Urfa’da, Dakak’ın yatılı olarak kaldığı tarikat evi gibi çokça yerin var olduğuna dikkat çeken Yetim “Urfa’da her mahallede, her kuytu yerde medrese, dergah, külliye gibi isimler adı altında açılan farklı cemaatlere, farklı tarikatlara ait çokça yer var. Urfa’da maalesef denetimsizlik, başıboşluk çok. Sokaklarda limon satsan zabıta bunu burada satamazsın der. Ancak bugün Urfa’da çok kolay, bir tekke, zaviye, medrese, Kur’an kursu açabilirsiniz. Gayriresmi bir şekilde ve kimse de bunu sorgulamıyor. Bu işin takipçisi olacağız” diye konuştu.
“Başlı başına bir kuşkuya sebep”
Şanlıurfa Barosu da olayı yakından takip ediyor. Bir heyet olayın yaşandığı köyde incelemelerde bulunmuş ve Baro Başkanı Avukat Abdullah Öncel, izlenimler doğrultusunda savcı ve başsavcı ile çeşitli görüşmeler de gerçekleştirmiş. Olayı yakından takip edeceklerini söyleyen Öncel 12 yaşındaki bir çocuğun intiharının başlı başlına bir kuşkuya sebep olduğunu söyleyerek “Çocuğun kendini astığını iddia eden kablo oraya yabancı bir madde. Kafamızda oturmayan çok şey var…” diye konuştu.

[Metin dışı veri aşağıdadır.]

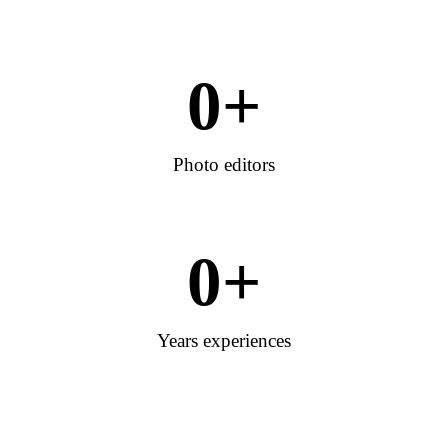
0
+
Photo editors
0
+
Years experiences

Baro heyetinin bölgede yaptıkları gözlemlerden hareketle, çocukların yatılı olarak kaldığı yerde İnsani yaşam koşullarının olmadığını söyleyen Öncel “İlkel derme çatma bir yer” dedi.
Dakak’ın ölümüne dair sorular ise yanıt bekliyor
■ Dakak’ın kardeşi AA’ya verdiği röportajda “Kardeşimi bir türlü bulamıyoruz. Komşular çıktığını görmüş ama nereye gittiğini gören duyan yok” diyor. Ancak cenaze 90-100 km uzaklıkta başka bir yerde bulunuyor. AA’ya verilen bu röportaj ‘Nasıl olsa bulunur’ rahatlığından hareketle tarikatın çalışması açığa çıkmasın diye mi verildi, bu yüzden mi yayımlandı?
■ Ortalama 200 hanenin yaşadığı Beşat köyünde yıllardır varlığını sürdüren ve valilik tarafından ‘kaçak’ denilen bu medresenin faaliyetlerine neden göz yumuldu?
■ Abdülbaki Dakak 12 yaşında bir çocuk, ortalama 1 metre 90 cm’lik yüksekliğe nasıl elektrik kablosunu astı? Elektrik kablosunu nereden buldu?
■ İntihar ettiğini varsayarsak Abdülbaki’yi intihara sürükleyen olaylar neler? Nasıl bir zorbalıkla karşı karşıya kaldı? Abdülbaki’yle beraber kalan diğer 19 çocuğun ifadesi alındı mı?
■ Urfa’da tarikatlara bağlı, ‘kaçak’ kaç yer var? Tarikatlara bağlı bu kaçak yapılar kapatılacak mı?